• Required action: Each line below should be reproduced without any alteration.

• Input for this task:
-------

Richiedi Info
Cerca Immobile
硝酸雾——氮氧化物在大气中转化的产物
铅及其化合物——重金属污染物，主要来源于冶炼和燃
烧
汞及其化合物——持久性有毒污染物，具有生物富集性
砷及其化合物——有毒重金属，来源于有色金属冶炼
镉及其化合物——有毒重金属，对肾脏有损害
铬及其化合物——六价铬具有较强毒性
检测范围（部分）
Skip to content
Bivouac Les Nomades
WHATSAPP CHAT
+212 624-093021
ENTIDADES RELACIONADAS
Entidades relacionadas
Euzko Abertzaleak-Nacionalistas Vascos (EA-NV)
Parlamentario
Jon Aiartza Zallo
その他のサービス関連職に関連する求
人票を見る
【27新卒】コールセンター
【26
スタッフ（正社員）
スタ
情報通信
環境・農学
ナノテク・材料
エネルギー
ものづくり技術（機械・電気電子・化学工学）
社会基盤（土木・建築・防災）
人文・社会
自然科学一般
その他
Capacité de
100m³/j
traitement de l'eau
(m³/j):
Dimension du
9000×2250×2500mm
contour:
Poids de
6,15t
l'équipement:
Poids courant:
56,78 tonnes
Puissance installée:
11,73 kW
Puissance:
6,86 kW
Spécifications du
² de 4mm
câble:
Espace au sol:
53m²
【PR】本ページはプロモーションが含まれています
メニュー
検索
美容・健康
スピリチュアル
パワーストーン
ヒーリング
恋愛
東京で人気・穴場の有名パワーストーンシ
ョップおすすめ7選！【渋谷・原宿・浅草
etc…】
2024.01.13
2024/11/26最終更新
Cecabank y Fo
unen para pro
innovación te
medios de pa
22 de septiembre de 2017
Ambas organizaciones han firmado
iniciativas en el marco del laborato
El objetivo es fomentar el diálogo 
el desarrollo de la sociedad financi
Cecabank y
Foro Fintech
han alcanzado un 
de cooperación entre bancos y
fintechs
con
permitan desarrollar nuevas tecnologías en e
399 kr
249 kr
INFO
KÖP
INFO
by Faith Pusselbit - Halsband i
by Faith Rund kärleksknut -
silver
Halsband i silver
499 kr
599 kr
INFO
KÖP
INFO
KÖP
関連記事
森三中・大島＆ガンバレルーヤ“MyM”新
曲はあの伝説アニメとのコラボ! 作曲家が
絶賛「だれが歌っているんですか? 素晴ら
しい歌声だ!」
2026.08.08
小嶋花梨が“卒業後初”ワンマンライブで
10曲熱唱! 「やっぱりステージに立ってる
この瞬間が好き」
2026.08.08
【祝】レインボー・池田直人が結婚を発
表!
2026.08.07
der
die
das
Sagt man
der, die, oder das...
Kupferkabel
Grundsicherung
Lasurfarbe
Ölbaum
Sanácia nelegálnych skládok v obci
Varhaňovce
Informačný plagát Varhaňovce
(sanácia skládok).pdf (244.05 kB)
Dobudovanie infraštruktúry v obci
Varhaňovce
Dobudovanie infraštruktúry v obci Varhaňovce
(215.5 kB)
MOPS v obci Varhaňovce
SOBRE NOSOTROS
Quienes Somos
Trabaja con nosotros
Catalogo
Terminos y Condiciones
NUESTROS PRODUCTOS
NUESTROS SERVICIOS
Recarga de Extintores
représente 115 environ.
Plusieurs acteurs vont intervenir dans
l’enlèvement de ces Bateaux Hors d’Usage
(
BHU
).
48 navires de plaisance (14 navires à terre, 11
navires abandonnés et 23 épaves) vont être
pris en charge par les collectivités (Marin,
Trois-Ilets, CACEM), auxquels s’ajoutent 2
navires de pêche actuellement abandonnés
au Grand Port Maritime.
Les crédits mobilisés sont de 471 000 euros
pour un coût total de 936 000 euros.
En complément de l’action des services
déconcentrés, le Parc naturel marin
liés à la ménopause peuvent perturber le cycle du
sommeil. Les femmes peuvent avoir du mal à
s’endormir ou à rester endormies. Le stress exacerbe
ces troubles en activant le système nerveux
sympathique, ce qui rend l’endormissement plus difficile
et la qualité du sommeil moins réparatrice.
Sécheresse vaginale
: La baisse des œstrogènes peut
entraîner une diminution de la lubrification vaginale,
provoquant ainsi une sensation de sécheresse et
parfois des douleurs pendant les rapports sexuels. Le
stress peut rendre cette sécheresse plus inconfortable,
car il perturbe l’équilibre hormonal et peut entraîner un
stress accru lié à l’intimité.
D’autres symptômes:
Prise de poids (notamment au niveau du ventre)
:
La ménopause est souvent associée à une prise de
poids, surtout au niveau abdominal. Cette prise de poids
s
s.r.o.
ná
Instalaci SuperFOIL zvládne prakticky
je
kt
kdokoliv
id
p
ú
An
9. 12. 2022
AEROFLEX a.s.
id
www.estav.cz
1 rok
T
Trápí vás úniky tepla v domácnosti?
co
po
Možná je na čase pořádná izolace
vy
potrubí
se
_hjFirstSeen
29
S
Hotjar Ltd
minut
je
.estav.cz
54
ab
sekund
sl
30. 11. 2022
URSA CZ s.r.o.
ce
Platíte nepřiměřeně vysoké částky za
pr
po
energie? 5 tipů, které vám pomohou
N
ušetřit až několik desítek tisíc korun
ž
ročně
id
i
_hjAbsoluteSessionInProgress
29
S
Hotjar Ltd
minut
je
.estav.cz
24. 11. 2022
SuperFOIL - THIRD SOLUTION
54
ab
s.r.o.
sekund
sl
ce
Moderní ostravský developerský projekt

-------

• Result for this exercise:
Richiedi Info
Cerca Immobile
硝酸雾——氮氧化物在大气中转化的产物
铅及其化合物——重金属污染物，主要来源于冶炼和燃
烧
汞及其化合物——持久性有毒污染物，具有生物富集性
砷及其化合物——有毒重金属，来源于有色金属冶炼
镉及其化合物——有毒重金属，对肾脏有损害
铬及其化合物——六价铬具有较强毒性
检测范围（部分）
Skip to content
Bivouac Les Nomades
WHATSAPP CHAT
+212 624-093021
ENTIDADES RELACIONADAS
Entidades relacionadas
Euzko Abertzaleak-Nacionalistas Vascos (EA-NV)
Parlamentario
Jon Aiartza Zallo
その他のサービス関連職に関連する求
人票を見る
【27新卒】コールセンター
【26
スタッフ（正社員）
スタ
情報通信
環境・農学
ナノテク・材料
エネルギー
ものづくり技術（機械・電気電子・化学工学）
社会基盤（土木・建築・防災）
人文・社会
自然科学一般
その他
Capacité de
100m³/j
traitement de l'eau
(m³/j):
Dimension du
9000×2250×2500mm
contour:
Poids de
6,15t
l'équipement:
Poids courant:
56,78 tonnes
Puissance installée:
11,73 kW
Puissance:
6,86 kW
Spécifications du
² de 4mm
câble:
Espace au sol:
53m²
【PR】本ページはプロモーションが含まれています
メニュー
検索
美容・健康
スピリチュアル
パワーストーン
ヒーリング
恋愛
東京で人気・穴場の有名パワーストーンシ
ョップおすすめ7選！【渋谷・原宿・浅草
etc…】
2024.01.13
2024/11/26最終更新
Cecabank y Fo
unen para pro
innovación te
medios de pa
22 de septiembre de 2017
Ambas organizaciones han firmado
iniciativas en el marco del laborato
El objetivo es fomentar el diálogo 
el desarrollo de la sociedad financi
Cecabank y
Foro Fintech
han alcanzado un 
de cooperación entre bancos y
fintechs
con
permitan desarrollar nuevas tecnologías en e
399 kr
249 kr
INFO
KÖP
INFO
by Faith Pusselbit - Halsband i
by Faith Rund kärleksknut -
silver
Halsband i silver
499 kr
599 kr
INFO
KÖP
INFO
KÖP
関連記事
森三中・大島＆ガンバレルーヤ“MyM”新
曲はあの伝説アニメとのコラボ! 作曲家が
絶賛「だれが歌っているんですか? 素晴ら
しい歌声だ!」
2026.08.08
小嶋花梨が“卒業後初”ワンマンライブで
10曲熱唱! 「やっぱりステージに立ってる
この瞬間が好き」
2026.08.08
【祝】レインボー・池田直人が結婚を発
表!
2026.08.07
der
die
das
Sagt man
der, die, oder das...
Kupferkabel
Grundsicherung
Lasurfarbe
Ölbaum
Sanácia nelegálnych skládok v obci
Varhaňovce
Informačný plagát Varhaňovce
(sanácia skládok).pdf (244.05 kB)
Dobudovanie infraštruktúry v obci
Varhaňovce
Dobudovanie infraštruktúry v obci Varhaňovce
(215.5 kB)
MOPS v obci Varhaňovce
SOBRE NOSOTROS
Quienes Somos
Trabaja con nosotros
Catalogo
Terminos y Condiciones
NUESTROS PRODUCTOS
NUESTROS SERVICIOS
Recarga de Extintores
représente 115 environ.
Plusieurs acteurs vont intervenir dans
l’enlèvement de ces Bateaux Hors d’Usage
(
BHU
).
48 navires de plaisance (14 navires à terre, 11
navires abandonnés et 23 épaves) vont être
pris en charge par les collectivités (Marin,
Trois-Ilets, CACEM), auxquels s’ajoutent 2
navires de pêche actuellement abandonnés
au Grand Port Maritime.
Les crédits mobilisés sont de 471 000 euros
pour un coût total de 936 000 euros.
En complément de l’action des services
déconcentrés, le Parc naturel marin
liés à la ménopause peuvent perturber le cycle du
sommeil. Les femmes peuvent avoir du mal à
s’endormir ou à rester endormies. Le stress exacerbe
ces troubles en activant le système nerveux
sympathique, ce qui rend l’endormissement plus difficile
et la qualité du sommeil moins réparatrice.
Sécheresse vaginale
: La baisse des œstrogènes peut
entraîner une diminution de la lubrification vaginale,
provoquant ainsi une sensation de sécheresse et
parfois des douleurs pendant les rapports sexuels. Le
stress peut rendre cette sécheresse plus inconfortable,
car il perturbe l’équilibre hormonal et peut entraîner un
stress accru lié à l’intimité.
D’autres symptômes:
Prise de poids (notamment au niveau du ventre)
:
La ménopause est souvent associée à une prise de
poids, surtout au niveau abdominal. Cette prise de poids
s
s.r.o.
ná
Instalaci SuperFOIL zvládne prakticky
je
kt
kdokoliv
id
p
ú
An
9. 12. 2022
AEROFLEX a.s.
id
www.estav.cz
1 rok
T
Trápí vás úniky tepla v domácnosti?
co
po
Možná je na čase pořádná izolace
vy
potrubí
se
_hjFirstSeen
29
S
Hotjar Ltd
minut
je
.estav.cz
54
ab
sekund
sl
30. 11. 2022
URSA CZ s.r.o.
ce
Platíte nepřiměřeně vysoké částky za
pr
po
energie? 5 tipů, které vám pomohou
N
ušetřit až několik desítek tisíc korun
ž
ročně
id
i
_hjAbsoluteSessionInProgress
29
S
Hotjar Ltd
minut
je
.estav.cz
24. 11. 2022
SuperFOIL - THIRD SOLUTION
54
ab
s.r.o.
sekund
sl
ce
Moderní ostravský developerský projekt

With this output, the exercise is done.